Owen Leeming’s 1972 collection Venus is Setting, with its centrepiece ‘The Priests of Serrabonne’, was marked for praise by Kendrick Smithyman, Vincent O’Sullivan and James K. Baxter, but it would take the best part of five decades until his next collection was published. Latitudes: New & Selected Poems, edited with an introduction by Robert McLean, contains selections from Venus is Setting and 2018’s Through Your Eyes, which comprised poems from the 1960s and 70s along with others written in more recent years. It also includes a section of hitherto uncollected earlier poems and another of new work offered for the first time. Leeming’s early poems remain fresh and energetic, marked by their rare reconciliation of the playful and the serious. The recent poems sparkle with intensified brio and rumbustiousness, by which readers are offered the world freshly rendered in words with an utterly uncommon intelligence and sensuousness.Charting a course from youthful disillusionment to celebratory old-age (Leeming who lives in France is now in his nineties) Latitudes: New & Selected Poems will surprise, delight and challenge readers of poetry with its open-eyed love of life and language.

 

Tuesday, March 02, 2021

Catalyst Open Mic meets Seaweek 2021!

 

Catalyst is proud to help celebrate Seaweek 2021 by adopting the theme for the March open mic.

NZAEE (NZ Association for Environmental Education) Seaweek is New Zealand's annual, national week celebrating the sea.  Funded entirely through sponsorship and in-kind support, Seaweek is  co-ordinated by Sir Peter Blake MERC since 2020 in partnership with NZAEE.

The theme for 2021 is 'connecting with our seas - toi moana, toi tangata'.

Catalyst invites poets to bring and read a poem that marks this theme in any way. 

We're excited to present our special themed open mic in association with Christchurch Envirohub and NZAEE.

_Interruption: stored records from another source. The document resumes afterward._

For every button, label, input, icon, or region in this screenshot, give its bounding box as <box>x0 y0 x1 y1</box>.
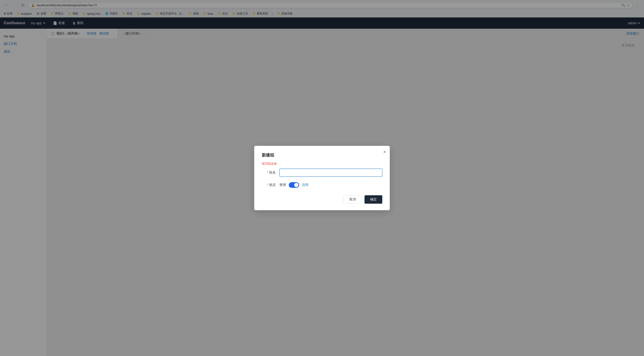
status-row: *状态 禁用 启用 <box>262 182 382 188</box>
required-asterisk: * <box>267 171 268 174</box>
group-name-label: *组名 <box>262 171 276 175</box>
toggle-enable-label: 启用 <box>302 183 308 187</box>
status-required-asterisk: * <box>267 183 268 187</box>
group-name-row: *组名 <box>262 169 382 177</box>
modal-title: 新建组 <box>262 152 382 158</box>
group-name-input[interactable] <box>280 169 382 177</box>
confirm-button[interactable]: 确定 <box>364 195 382 204</box>
modal-overlay[interactable]: 新建组 × 填写组名称 *组名 *状态 禁用 启用 <box>0 0 644 356</box>
modal-dialog: 新建组 × 填写组名称 *组名 *状态 禁用 启用 <box>254 146 390 210</box>
modal-close-button[interactable]: × <box>383 150 386 154</box>
toggle-container: 禁用 启用 <box>280 182 308 188</box>
modal-validation-text: 填写组名称 <box>262 162 382 166</box>
toggle-slider <box>289 182 299 188</box>
modal-footer: 取消 确定 <box>262 195 382 204</box>
toggle-switch[interactable] <box>289 182 299 188</box>
cancel-button[interactable]: 取消 <box>344 195 362 204</box>
toggle-disable-label: 禁用 <box>280 183 286 187</box>
status-label: *状态 <box>262 183 276 187</box>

Catalyst Open Mic - Seaweek - Connecting with our Seas
Wednesday 3rd March, 7pm
Space Academy, 371 St Asaph St, Christchurch

Tuesday, January 26, 2021

Catalyst Poetry Open Mic returns! Plus special guest poet Jess Fiebig

 

Wednesday 3rd February is our first open mic session for 2021 and we're delighted to announce our special guest will be Jess Fiebig celebrating the release of her first collection of poetry by Auckland University Press. Picking up where we left off in December with a book celebration!

Jess Fiebig is a Christchurch-based poet whose work has featured in Best New Zealand Poems 2018, Poetry New Zealand Yearbook 2018 and 2019, Landfall, Turbine | Kapohau and takahē. She was runner-up in the 2019 Sarah Broom Poetry Prize.

About this collection My Honest Poem, Fiona Farrell has written:

‘These poems are undeniably personal and often deeply painful: childhood neglect, abuse, alcoholism, physical hurt, depression and self-harm are their subject matter. But – through linguistic skill and sheer intelligence – Fiebig crafts a lyrical beauty from unpromising material. You finish reading her work feeling uplifted by the writer’s courage and honesty.’

My Honest Poem is a moving and powerful poetry collection that follows recovery from a life fractured by family violence and addiction. It is a coming-of-age story of a young New Zealand woman rebuilding strength and hope in the spaces left by trauma.

Come join us to celebrate this excellent achievement by Jess and revel in the newly upgraded Space Academy complete with new stage, outdoor area and pizza oven!